Sunday, February 23, 2025

The Dogs Next Door

 

The Dogs Next Door by Patricia Carlin

This... is a weird book. If you've read it, I would love to hear your opinions. 

The story: a group of rude, dirty dogs moves into the house next door to the book's main character, a little girl. She tries to be neighborly and befriend them, but the dogs reject her overtures (after eating all the bacon). Eventually they become friends, though: 

After my homework was done, we had time to play.

Some days we'd go down to the river just to sniff around.

It was pretty there, and the dogs enjoyed the mud. 
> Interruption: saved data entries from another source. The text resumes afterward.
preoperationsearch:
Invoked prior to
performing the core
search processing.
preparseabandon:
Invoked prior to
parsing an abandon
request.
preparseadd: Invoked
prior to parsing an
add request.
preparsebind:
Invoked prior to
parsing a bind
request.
The text is lyrical and maybe beautiful, without the sort of overt cat/sat/mat rhymes found in so many kids' books. There's an almost dreamy nostalgia for the narrator's childhood days with the dogs--a nostalgia that will likely go right over the target market's heads.
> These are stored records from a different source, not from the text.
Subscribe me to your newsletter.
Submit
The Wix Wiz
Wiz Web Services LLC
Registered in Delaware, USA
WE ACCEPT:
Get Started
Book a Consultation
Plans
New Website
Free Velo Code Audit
These are anthropomorphic dogs, btw, who drive cars and work the night shift at the junk yard, and this is what makes the book weird: clearly these dogs the little girl is hanging out with are adults, though what that means for anthropomorphic dogs isn't clear. 

The tension in the book is driven by the girl's discovery that the dogs are criminals, on the lam from the law for stealing a banjo. She breaks into their house to look for evidence of their crime and confronts the dogs when they come home. 

Let's go for a drive, they propose, and this girl goes off to the river with the dogs she knows are criminalsAnd then they murder her and dump her body No, that doesn't happen. They have a nice evening together and everything is fine. But in the morning the dogs are gone. They've taken off for Alaska (and stolen the girl's lawn flamingoes). 

If this were a middle grade or YA novel, I would rate it "inappropriate for children" due to the main character doing something idiotically dangerous. But this is a picture book, so I'm not really worried about my 3 yr old going for a ride with an a criminal canine. 

My 3 yr old enjoyed the book. It had dogs and cars, after all. 

And in the end, says the narrator, they weren't really bad dogs.